| Task statement |
With all pictures excluded, restate the records that follow exactly as written.

▼▼▼

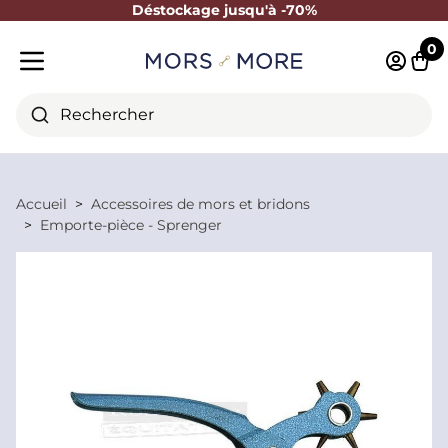
Déstockage jusqu'à -70%
Fermer
0
Identifi
Pani
Menu mobile
Rechercher
Accueil
Accessoires de mors et bridons
Emporte-pièce - Sprenger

▲▲▲

| Output of the exercise |
Déstockage jusqu'à -70%
Fermer
0
Identifi
Pani
Menu mobile
Rechercher
Accueil
Accessoires de mors et bridons
Emporte-pièce - Sprenger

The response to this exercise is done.